YESTERDAY THE European Central Bank unveiled its eagerly anticipated new bond-buying programme – to be known as the Outright Monetary Transactions.
It differs from the bond-buying mechanism established in May 2010 (the Securities Market Programme or SMP).
Conditionality: Countries whose bonds are bought by the ECB will have to apply formally. Once they have done so, they will have to commit to conditions and be subject to the same sort of oversight faced by countries already in receipt of bailout funds.
Collateral: Traditionally central banks accept only the highest- quality, triple-A securities as collateral from banks seeking to borrow. Typically, government bonds were favoured collateral.
But since so many sovereigns have been downgraded, banks have had fewer triple-A securities to lodge with the ECB.
Expediently, the bank has lowered its collateral standards.
It did so again yesterday. This will ease the risk of a tightening of the credit crunch, albeit at the price of exposing the ECB to greater credit risk.
Eligibility: Euro zone members seeking bailouts and those already in bailouts will be eligible to ask the ECB to buy their bonds.
Of the latter, only those “regaining bond market access” will be considered. This includes Ireland, but appears designed to prevent Greece from accessing the new programme.

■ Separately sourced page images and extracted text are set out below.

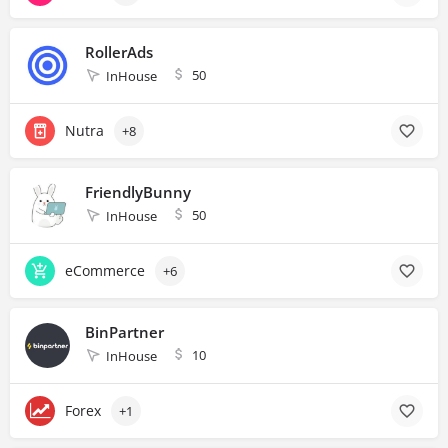
RollerAds
50
InHouse
Nutra
+8
FriendlyBunny
50
InHouse
eCommerce
+6
BinPartner
10
InHouse
Forex
+1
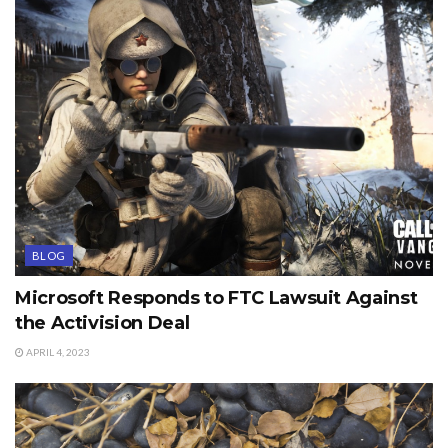
BLOG
Microsoft Responds to FTC Lawsuit Against
the Activision Deal
APRIL 4, 2023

Seniority: Under the SMP, the ECB put itself at the front of the creditor queue. When Greece restructured its debt earlier this year, the bank did not take a hit. That meant that private-sector creditors had to take more losses.
The “subordination” of private debt has the effect of reducing investor interest in holding weak government bonds – precisely the opposite effect intended by the ECB and euro authorities. It has conceded seniority in the new programme.
Although the OMT programme lived up to expectations, the ECB did not do a number of things that had been widely speculated on.
Capping bond yields: A surefire way of keeping sovereign's interest rates down would be for a central bank to declare that it would intervene in the market automatically if yields (interest rates) on bonds reached or exceeded a certain threshold.
The difficulties of deciding on a threshold and the risk that introducing one could end up inflating the ECB’s balance excessively are likely to have stayed the bank’s hand on introducing this measure.
Quantitative easing: A difference between the ECB's unorthodox actions to date and those of US and UK central banks is that the former has taken countervailing, or balancing, actions to prevent an increase in money supply, which can trigger inflation.
Central bankers describe countervailing actions as “sterilisation”.
Yesterday the ECB confirmed it would sterilise its OMT purchases of bonds, maintaining its avoidance – for now – of quantitative easing.